In November I had only 200 less sessions than October, but only 57 of my sessions came from Facebook. I made up the rest of the growth through organic traffic (i.e. Google searches) and direct traffic (email subscribers)!

New posts

In November I only wrote one post targeted at federal employees- a post where I provided a federal employee leave calendar. I also wrote a sponsored post for CountAbout and two posts about family and finances. I also updated my post comparing Traditional and Roth TSPs and this post has now moved to the first page of Google!


I joined Online Impact this past month. “OI” is Pete McPherson’s blogging group. You get access to all of Pete’s courses as well as access to a private Slack channel with other bloggers (and Pete of course). I launched this blog following Pete’s “How to start a blog” article on DYEB. His courses are fun, and I really am getting a lot of the community. It’s been a good investment.

Between OI and Daniella’s Launch Your Side Hustle Course I have learned a ton this year, and my blog has improved a lot.

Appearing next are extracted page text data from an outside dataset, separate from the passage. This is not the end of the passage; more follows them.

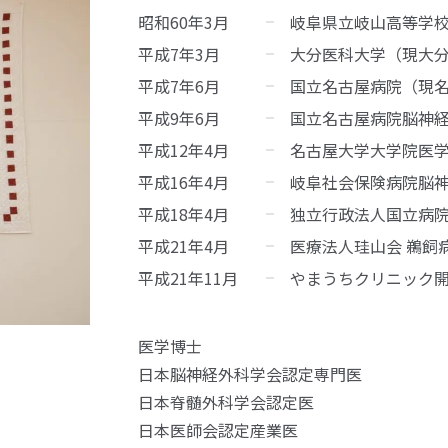
昭和60年3月
岐阜県立岐山高等学
平成7年3月
大分医科大学（現大
平成7年6月
国立名古屋病院（現
平成9年6月
国立名古屋病院脳神
平成12年4月
名古屋大学大学院医
平成16年4月
岐阜社会保険病院脳
平成18年4月
独立行政法人国立病
平成21年4月
医療法人珪山会 鵜飼
平成21年11月
やまうちクリニック
医学博士
日本脳神経外科学会認定専門医
日本脊髄外科学会認定医
日本医師会認定産業医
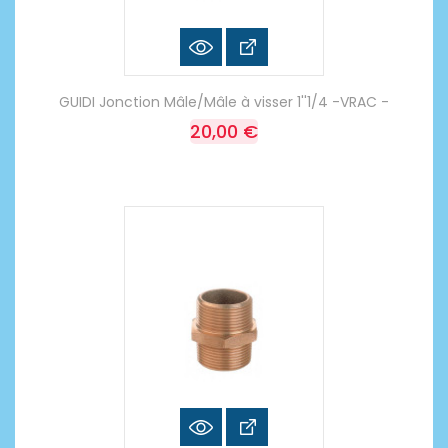
GUIDI Jonction Mâle/Mâle à visser 1''1/4 -VRAC -
20,00 €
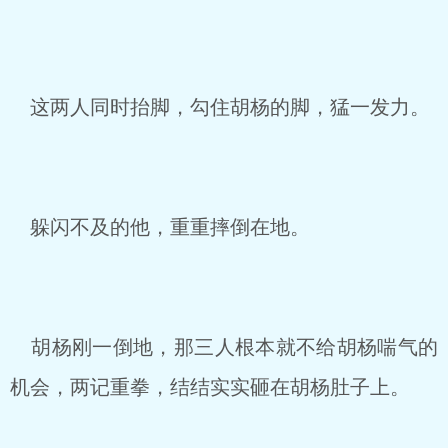
这两人同时抬脚，勾住胡杨的脚，猛一发力。
躲闪不及的他，重重摔倒在地。
胡杨刚一倒地，那三人根本就不给胡杨喘气的
机会，两记重拳，结结实实砸在胡杨肚子上。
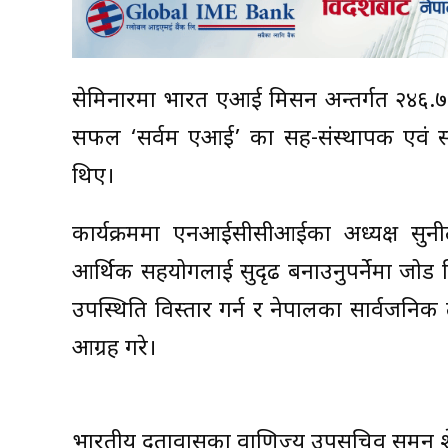
सेमिनारमा भारत एआई मिसन अन्तर्गत २४६.७२ क
सफल ‘सर्वम एआई’ का सह-संस्थापक एवं सीईओ डा.
थिए।
कार्यक्रममा एनआईसीसीआईका अध्यक्ष सुनी
आर्थिक सहयोगलाई सुदृढ बनाउनुपर्नेमा जोड 
उपस्थिति विस्तार गर्न र नेपालका सार्वजनिक
आग्रह गरे।
भारतीय दूतावासका वाणिज्य उपसचिव सुमन श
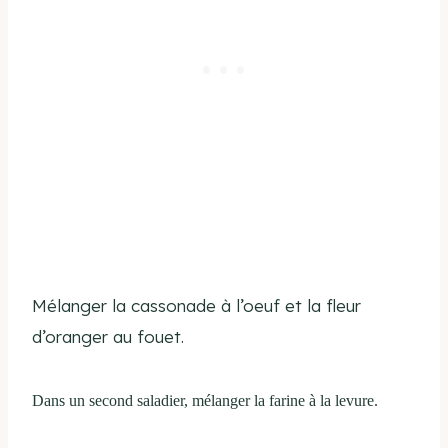
Mélanger la cassonade à l’oeuf et la fleur
d’oranger au fouet.
Dans un second saladier, mélanger la farine à la levure.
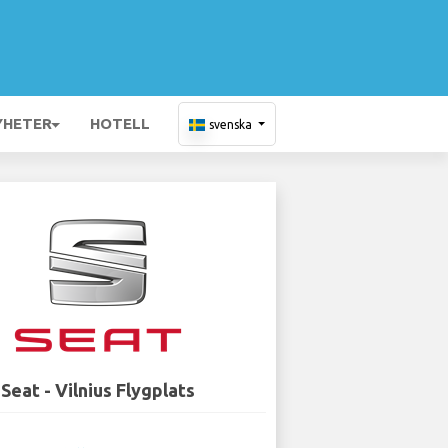
YHETER
HOTELL
svenska
Seat - Vilnius Flygplats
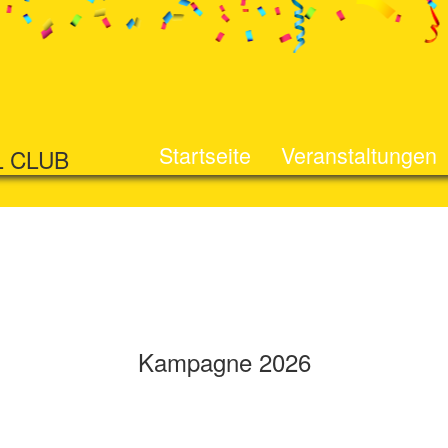
Startseite
Veranstaltungen
L CLUB
Kampagne 2026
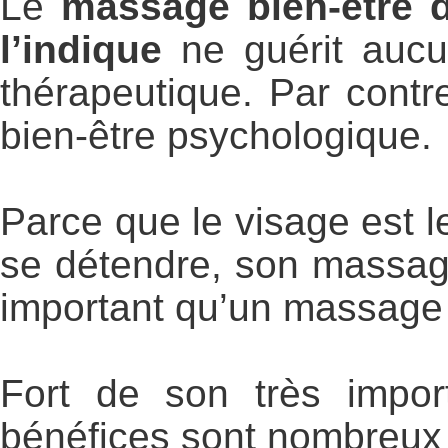
Le
massage bien-être 
l’indique
ne guérit aucu
thérapeutique. Par contre
bien-être psychologique.
Parce que le visage est l
se détendre, son massage
important qu’un massage
Fort de son très impor
bénéfices sont nombreux 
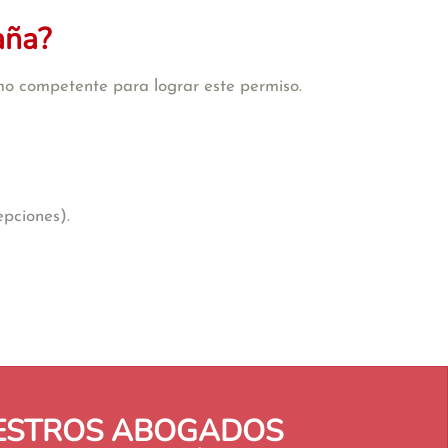
aña?
mo competente para lograr este permiso.
epciones).
UESTROS ABOGADOS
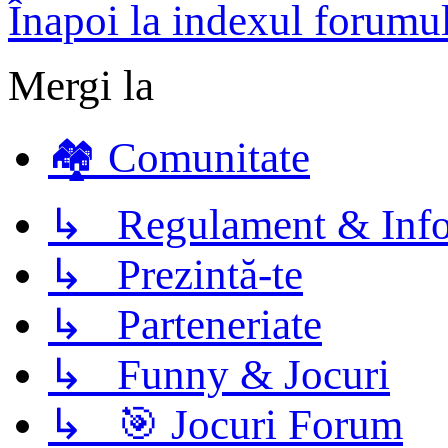
Înapoi la indexul forumu
Mergi la
🏘️ Comunitate
↳ Regulament & Info
↳ Prezintă-te
↳ Parteneriate
↳ Funny & Jocuri
↳ 🎯 Jocuri Forum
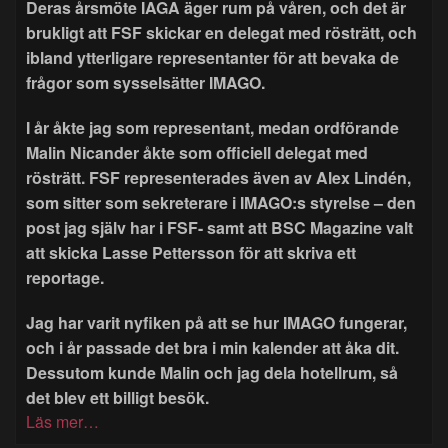
Deras årsmöte IAGA äger rum på våren, och det är
brukligt att FSF skickar en delegat med rösträtt, och
ibland ytterligare representanter för att bevaka de
frågor som sysselsätter IMAGO.
I år åkte jag som representant, medan ordförande
Malin Nicander åkte som officiell delegat med
rösträtt. FSF representerades även av Alex Lindén,
som sitter som sekreterare i IMAGO:s styrelse – den
post jag själv har i FSF- samt att BSC Magazine valt
att skicka Lasse Pettersson för att skriva ett
reportage.
Jag har varit nyfiken på att se hur IMAGO fungerar,
och i år passade det bra i min kalender att åka dit.
Dessutom kunde Malin och jag dela hotellrum, så
det blev ett billigt besök.
Läs mer…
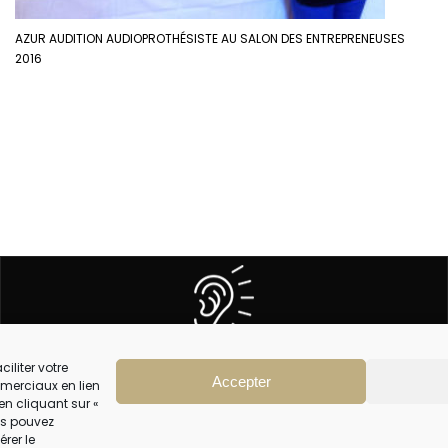
AZUR AUDITION AUDIOPROTHÉSISTE AU SALON DES ENTREPRENEUSES
2016
5 CENTRES
À VOTRE ÉCOUTE
iliter votre
Accepter
merciaux en lien
en cliquant sur «
CGV
ous pouvez
érer le
MENTIONS LEGALES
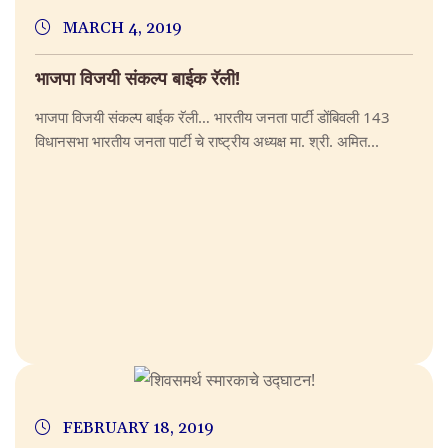
MARCH 4, 2019
भाजपा विजयी संकल्प बाईक रॅली!
भाजपा विजयी संकल्प बाईक रॅली… भारतीय जनता पार्टी डोंबिवली 143
विधानसभा भारतीय जनता पार्टी चे राष्ट्रीय अध्यक्ष मा. श्री. अमित...
FEBRUARY 18, 2019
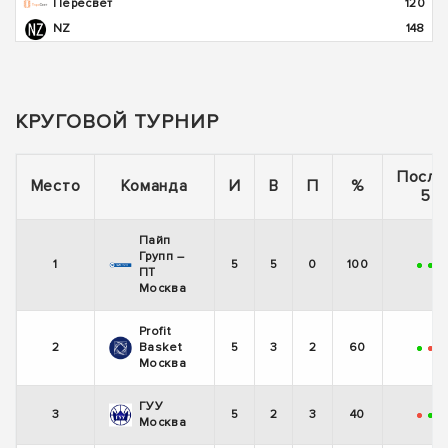
Пересвет
120
NZ
148
КРУГОВОЙ ТУРНИР
После
Место
Команда
И
В
П
%
5 и
Пайп
Групп –
1
5
5
0
100
+
+
+
ПТ
Москва
Profit
2
Basket
5
3
2
60
+
-
-
Москва
ГУУ
3
5
2
3
40
-
+
+
Москва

In addition to these courses, I am a regular user of Keysearch. Keysearch is how I do all of my keyword research to find ideas for blog posts that I can actually rank for in Google. It works very similarly to the popular Ahrefs SEO tool. But unlike Ahrefs which costs hundreds of dollars a month, Keysearch is less than $20. I couldn’t imagine not having this tool now.

Favorite Purchases

I bought a new hooded sweatshirt off of amazon. And I have lived in it ever since. I love hoodies. And I love the color orange. Amazon must know this because it kept suggesting this hoodie in my favorite shade of orange on all of my social channels.

The hoodie is super comfortable and looks great on me. And it even has thumb loops so I can pull it over my hands. I have hinted strongly that I’d really like a second one of these sweatshirts for Christmas. Here is hoping that Santa delivers one (in baby blue… in case he reads my blog).

Long term progress

Normally I include some dial gauges on my post at this point showing how close we are to financial independence. But I got bored of making those every month.

This month, I ran a simulation in cFIREsim with my current net worth, debt, and annual spending numbers. For those of you unaware, cFIREsim is an excellent cloud based software that runs withdrawal calculations from historical data.

If my wife and I both quit our jobs tomorrow and lived off of our assets, there’s a 50% chance our money would outlast our lifespans. (Assuming that we increased our spending each year to match inflation).

cFIREsim results for November 2020
cFIREsim results based off of my November 2020 numbers.

cFIREsim is pretty amazing– and so is Lauren, the magician behind the software. I contacted her about how cFIREsim treated deferred pensions and we had a lovely discussion about it. She now has added a feature to cFIREsim so it treats FERS deferred pensions properly.

Here are my thoughts from the simulation:

  1. Wow- we are in pretty good financial shape. In some simulations we’d end up with a portfolio several times bigger than our current portfolio (in present dollars… not just because of inflation) even while not adding anything and instead pulling money out.
  2. My 50% success rate doesn’t account for an increase in healthcare costs. We need to figure this out.
  3. I’m a big math nerd and love to pour over data like this.